A: A lot of people think that the world is getting worse, but they're wrong. The world is actually getting better at an extraordinary, accelerated rate. Human life span over the past 100 years has more than doubled. The childhood mortality rate has decreased by more than 90 percent. Income per person, adjusted for inflation, has tripled. Today an American under the poverty line, the poorest of the poor, still has running water, flushing toilets, air conditioning, cellphones; the majority have access to a car; they're living with a set of capabilities that the wealthiest people on the planet 150 years ago, the robber barons, the monarchs, the emperors, would have been jealous of. 

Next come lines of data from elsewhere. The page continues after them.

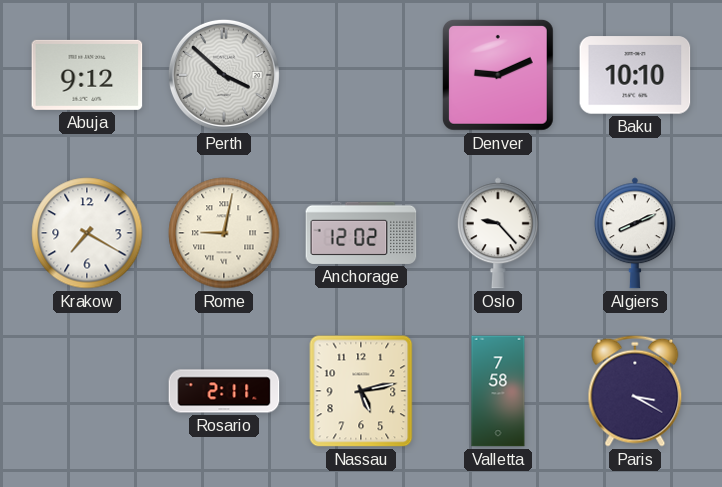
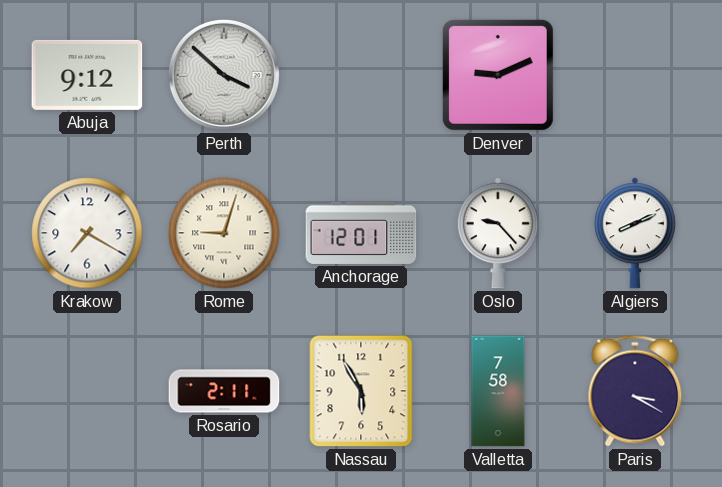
Baku: 10:10 -> none
Rome: 9:02 -> 9:03
Anchorage: 12:02 -> 12:01
Nassau: 5:13 -> 5:55
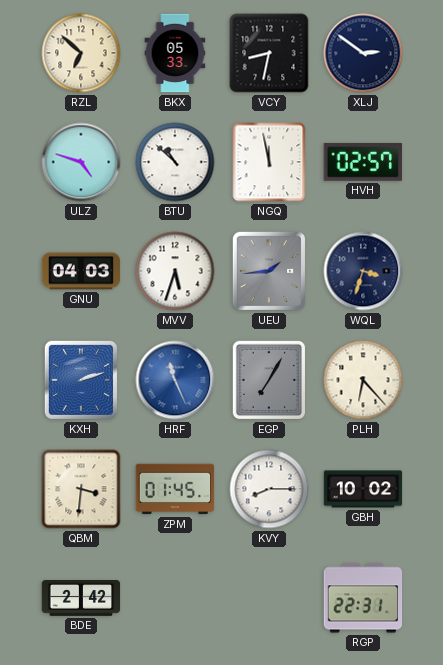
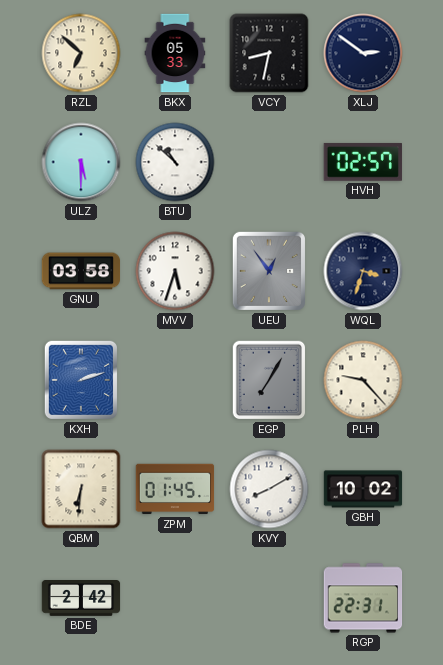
ULZ: 4:48 -> 5:30
NGQ: 11:58 -> none
GNU: 04:03 -> 03:58
UEU: 1:44 -> 12:54
HRF: 11:26 -> none
PLH: 6:23 -> 9:23
QBM: 3:31 -> 6:31
KVY: 8:15 -> 8:10
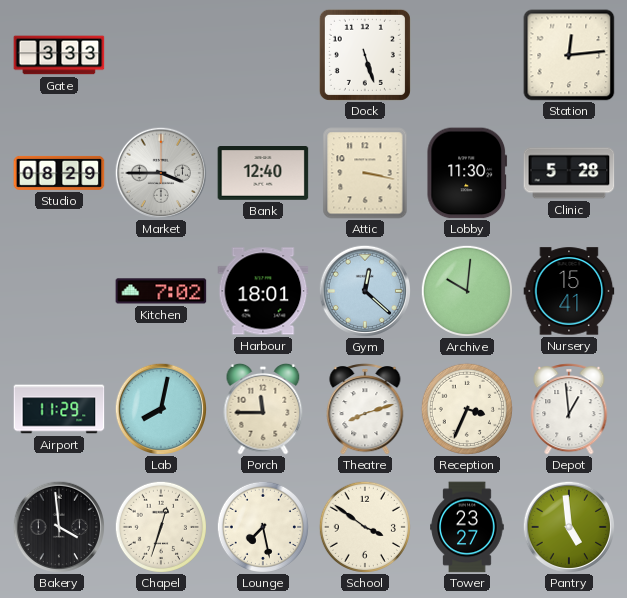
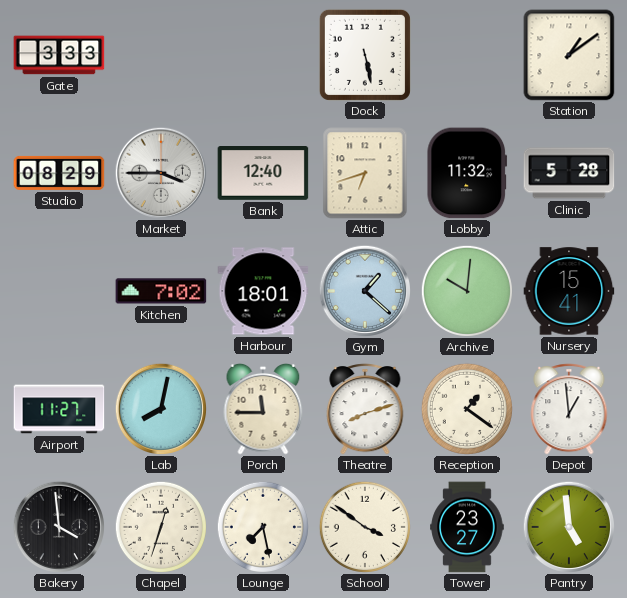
Dock: 5:27 -> 5:28
Station: 12:14 -> 1:09
Attic: 3:17 -> 6:42
Lobby: 11:30 -> 11:32
Gym: 12:22 -> 1:22
Airport: 11:29 -> 11:27
Reception: 3:34 -> 1:21
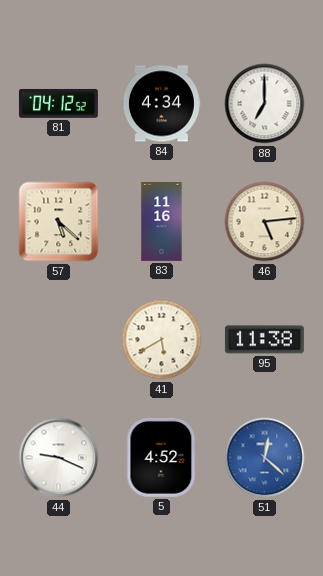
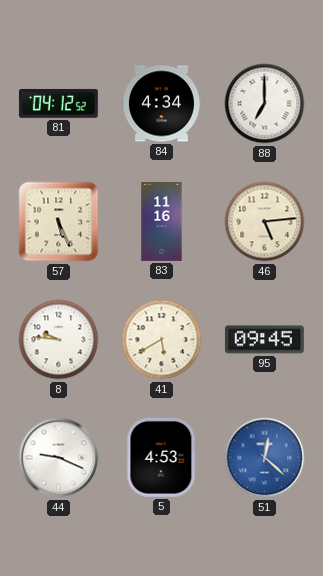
57: 5:22 -> 5:26
8: none -> 9:46
95: 11:38 -> 09:45
5: 4:52 -> 4:53
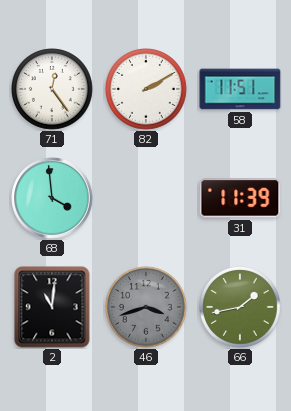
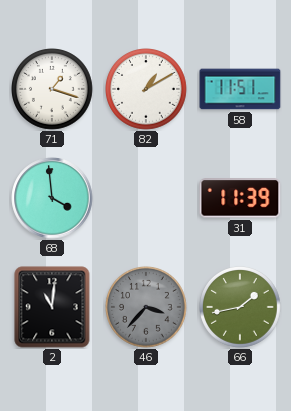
71: 12:24 -> 1:18
82: 2:10 -> 1:10
46: 3:42 -> 3:37
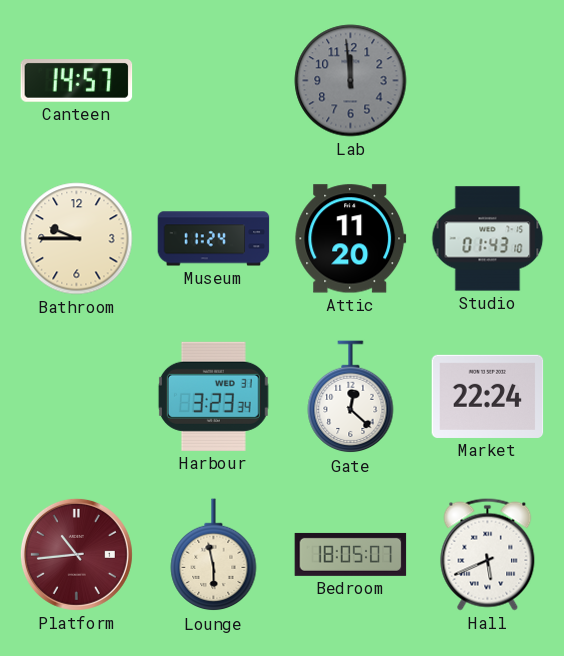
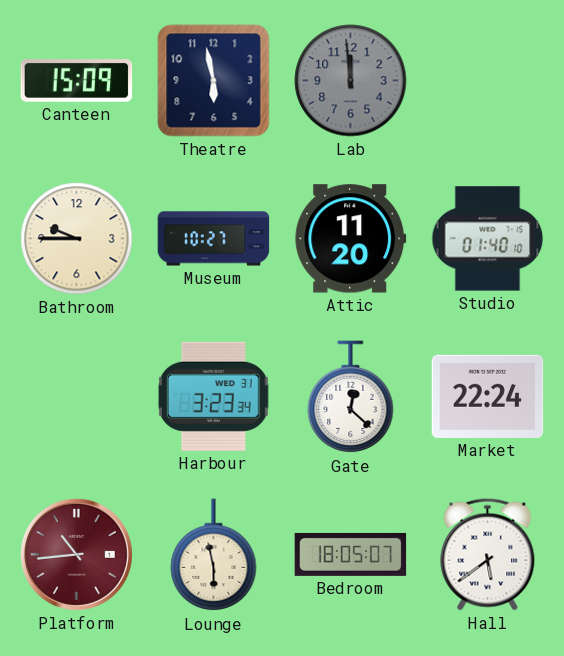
Canteen: 14:57 -> 15:09
Theatre: none -> 5:58
Museum: 11:24 -> 10:27
Studio: 01:43 -> 01:40
Hall: 5:41 -> 5:39
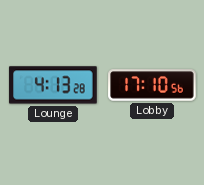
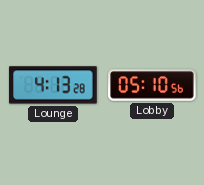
Lobby: 17:10 -> 05:10
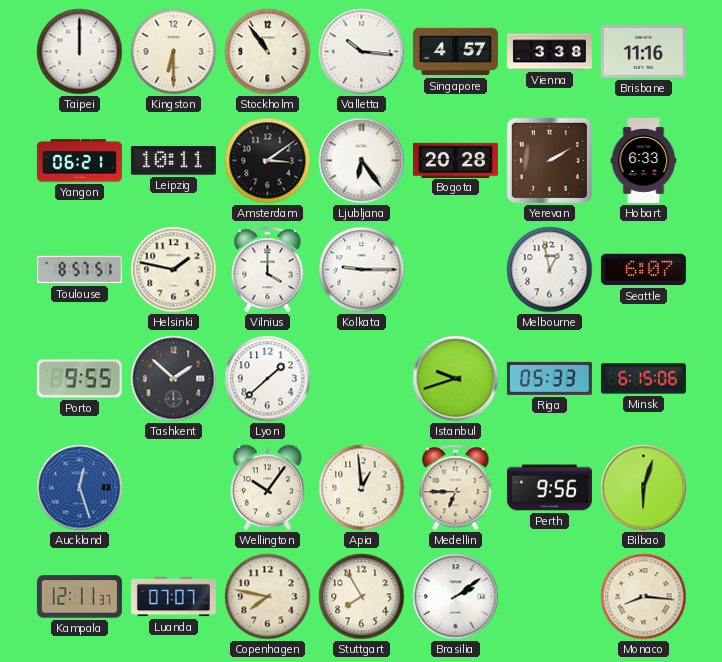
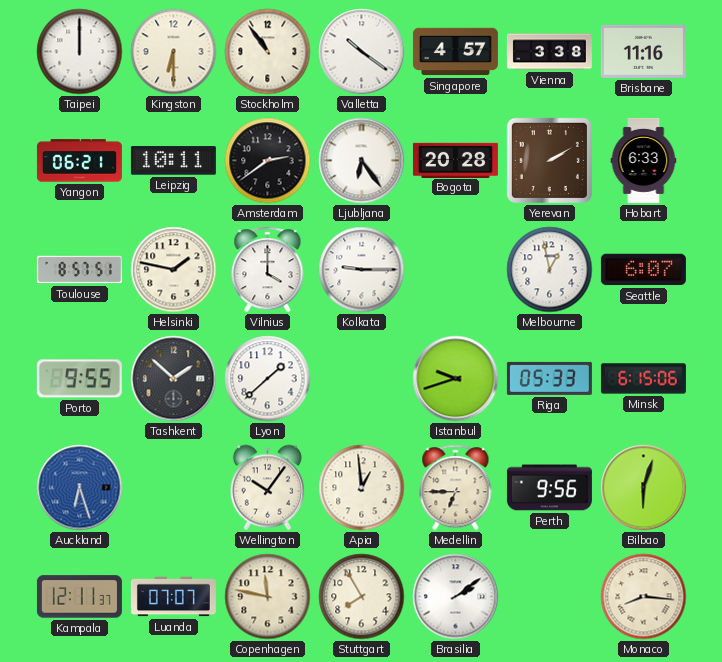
Valletta: 10:16 -> 10:21
Amsterdam: 3:09 -> 2:39
Auckland: 12:27 -> 6:27
Copenhagen: 7:47 -> 11:47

This book talks about how the world is getting better and what are the forces driving us that way. The first force driving us toward abundance is rapid, exponentially growing technology. All of these things—faster and faster computers that are enabling artificial intelligence, and robots, and digital medicine, and synthetic biology—those technologies are being used by the second force, which is the DIY [do-it-yourself] innovator, the guy or the gal who is driven by their passion, who wants to solve grand challenges. The third force is what I call the techno-philanthropist. Today there is more wealth in the hands of individuals than ever before, and these people are making their wealth at a younger age, in their 20s and 30s. In an era of social conscientiousness, instead of building buildings to their names, people are saying: I want to solve this disease, or change education, or health care.

The final force, perhaps the biggest, is what I would call the rising billion; the notion that on Earth we had 2 billion people connect on the Internet in 2010. It's going from 2 billion to 5 billion people by 2020. Three billion new minds are being connected on the Internet; these are people who have never been heard from before. A few billion people who live on $3 to $5 a day, spending a dollar or two a day per year, that's trillions of dollars flowing into the economy.

Q: One of the points in the book is that technology actually expands resources and that things we think of as limits are more malleable than we thought.

A: Technology is a scarcity-liberating process. The first story in the book talks about how in the 1840s aluminum was more valuable than gold and platinum. Then the process of electrolysis came along and made aluminum so cheap we have aluminum foil, aluminum cans, and we don't even think about it anymore. The same will happen in many fields. Take energy. We talk about having energy scarcity. Even though the human race uses 16 terawatts of energy today, there's 16 terawatts of energy from the Sun that hits the Earth every 88 minutes. We have 6,000 times more solar energy that hits the Earth than we consume.